Contents

Copilot for Microsoft 365 Series - 4 - Dall-E 3 sample plugin

Introduction

A while ago I created my first plugin for Copilot for Microsoft 365. Therefore, I would like to take the opportunity to share my experience and insights. You can find the working plugin sample in my GitHub repository .

The setup

I used the Teams Toolkit for Visual Studio Code to develop my plugin. You also need to make sure that you fulfill all the requirements mentioned here . Additionally, you need to deploy an Azure Open AI resource in your Azure subscription. Make sure sure to choose an Azure region which offers Dall-E models from the list of available regions , otherwise you cannot deploy a Dall-E model.

Developing the plugin

When cloning my repo, make sure that you create a file called .localConfigs in the root of your plugin’s folder and add the following content to that file along with the correct values for those parameters:

BOT_ID=
BOT_PASSWORD=
SECRET_AOAI_KEY=
AOAI_ENDPOINT=

The next important part is your manifest.

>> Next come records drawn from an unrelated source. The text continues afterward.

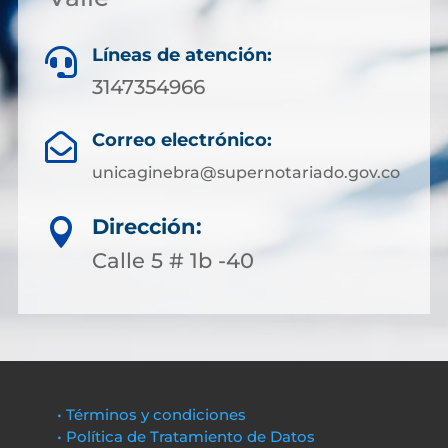
Líneas de atención:

3147354966
Correo electrónico:

unicaginebra@supernotariado.gov.co
Dirección:

Calle 5 # 1b -40
• Términos y condiciones
• Política de Tratamiento de Datos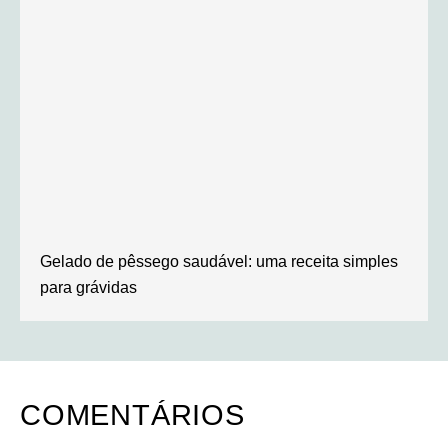
Gelado de pêssego saudável: uma receita simples
para grávidas
COMENTÁRIOS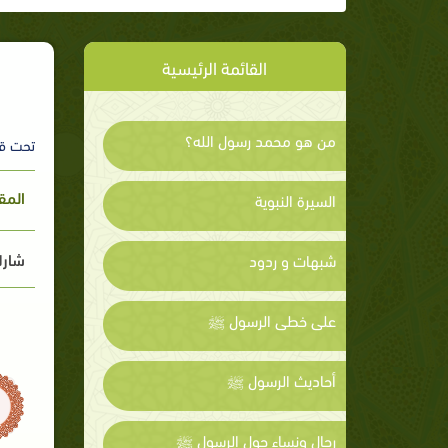
القائمة الرئيسية
من هو محمد رسول الله؟
تحت ق
المق
السيرة النبوية
شارك
شبهات و ردود
على خطى الرسول ﷺ
أحاديث الرسول ﷺ
رجال ونساء حول الرسول ﷺ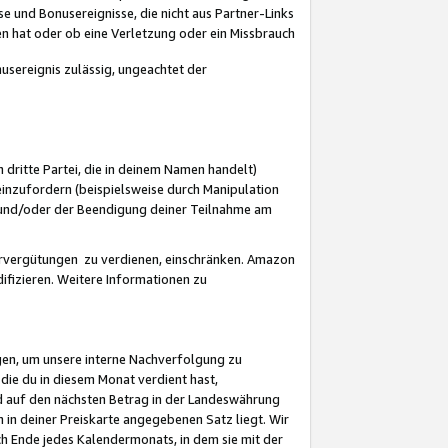
 und Bonusereignisse, die nicht aus Partner-Links
en hat oder ob eine Verletzung oder ein Missbrauch
sereignis zulässig, ungeachtet der
 dritte Partei, die in deinem Namen handelt)
nzufordern (beispielsweise durch Manipulation
n und/oder der Beendigung deiner Teilnahme am
rvergütungen zu verdienen, einschränken. Amazon
ifizieren. Weitere Informationen zu
gen, um unsere interne Nachverfolgung zu
die du in diesem Monat verdient hast,
d auf den nächsten Betrag in der Landeswährung
 in deiner Preiskarte angegebenen Satz liegt. Wir
 Ende jedes Kalendermonats, in dem sie mit der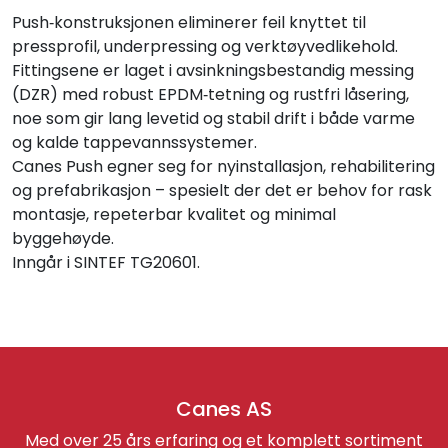
Push‑konstruksjonen eliminerer feil knyttet til
pressprofil, underpressing og verktøyvedlikehold.
Fittingsene er laget i avsinkningsbestandig messing
(DZR) med robust EPDM‑tetning og rustfri låsering,
noe som gir lang levetid og stabil drift i både varme
og kalde tappevannssystemer.
Canes Push egner seg for nyinstallasjon, rehabilitering
og prefabrikasjon – spesielt der det er behov for rask
montasje, repeterbar kvalitet og minimal
byggehøyde.
Inngår i SINTEF TG20601.
Canes AS
Med over 25 års erfaring og et komplett sortiment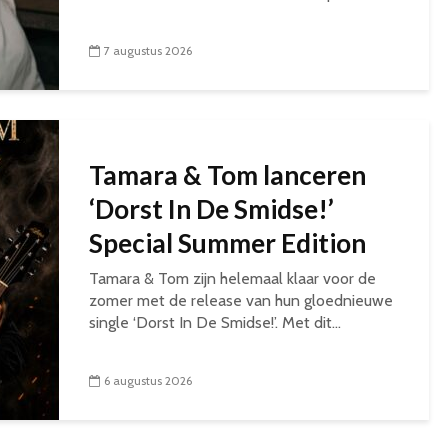
7 augustus 2026
Tamara & Tom lanceren
‘Dorst In De Smidse!’
Special Summer Edition
Tamara & Tom zijn helemaal klaar voor de
zomer met de release van hun gloednieuwe
single ‘Dorst In De Smidse!’. Met dit...
6 augustus 2026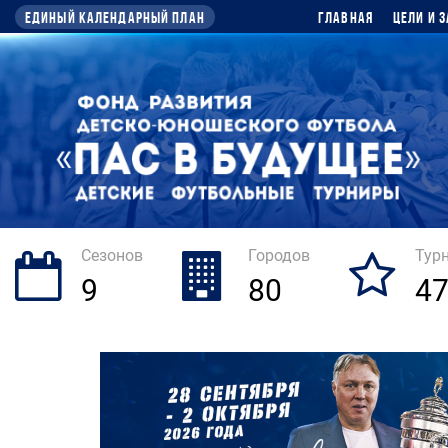
Единый календарный план
Главная
Цели и 
Сезонов
Городов
Тур
9
80
4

The manifest is crucial as Copilot uses it to determine what your plugin will do and how it can be used as well as when it should be triggered. Therefore, make sure to add meaningful descriptions to your app, your commands, and your parameters:

Then within the searchApp.ts you will need to call your Azure Open AI resource API to generate an image and retreive it:

public async handleTeamsMessagingExtensionQuery(
  context: TurnContext,
  query: MessagingExtensionQuery
): Promise<MessagingExtensionResponse> {
  const searchQuery = query.parameters[0].value;
  const attachments = [];
  //const apiKey = ""; // Insert your Azure Open AI API Key here
  const service = new DalleService(apiKey, endpoint, searchQuery);
  switch (query.commandId ) {
    case 'generateImage':
      console.log('Trying to generate image using Dall-E');
      let response = await service.makeApiCall();
      const template = new ACData.Template(imageCard);
      const card = template.expand({
        $root: {
          prompt: response.data[0].revised_prompt,
          imageUrl: response.data[0].url,
        },
      });
      const preview = CardFactory.heroCard(response.data[0].revised_prompt);
      console.log('Revised Prompt: ', response.data[0].revised_prompt);
      console.log('Image URL: ', response.data[0].url);
      const attachment = { ...CardFactory.adaptiveCard(card), preview };
      attachments.push(attachment);
      return {
        composeExtension: {
          type: "result",
          attachmentLayout: "list",
          attachments: attachments,
        },
    };    
  break;
}

return {
  composeExtension: {
    type: "result",
    attachmentLayout: "list",
    attachments: attachments,
  },
  };
}

To send the image back to the user, simply use an Adaptive Card, which is used to render the image:

{
  "$schema": "http://adaptivecards.io/schemas/adaptive-card.json",
  "type": "AdaptiveCard",
  "version": "1.5",
  "body": [
      {
          "type": "TextBlock",
          "text": "${prompt}",
          "wrap": true,
          "size": "Large"
      },
      {
          "type": "Image",
          "url": "${imageUrl}",
          "size": "Large"
      },
      {
          "type": "ActionSet",
          "actions": [
              {
                  "type": "Action.OpenUrl",
                  "title": "Open Image",
                  "url": "${imageUrl}"
              }
          ]
      }
  ],
  "previewCard": {
      "contentType": "application/vnd.microsoft.card.hero",
      "content": {
          "title": "${prompt}",
          "text": "${prompt}"
      }
  }
}

And tha’s it, you’ve built your first plugin. In VS Code you can now hit F5 and test it right within Copilot in Teams!

Conclusion

Plugins play a crucial role in enhancing the Copilot ecosystem. They enable the expansion of Copilot’s inherent abilities and facilitate integration with your line-of-business applications or external platforms. Therefore, it’s important to tailor Copilot with plugins that suit your specific requirements and scenarios. However, it’s equally important to provide detailed and accurate descriptions for these plugins to ensure Copilot recognizes and utilizes them effectively.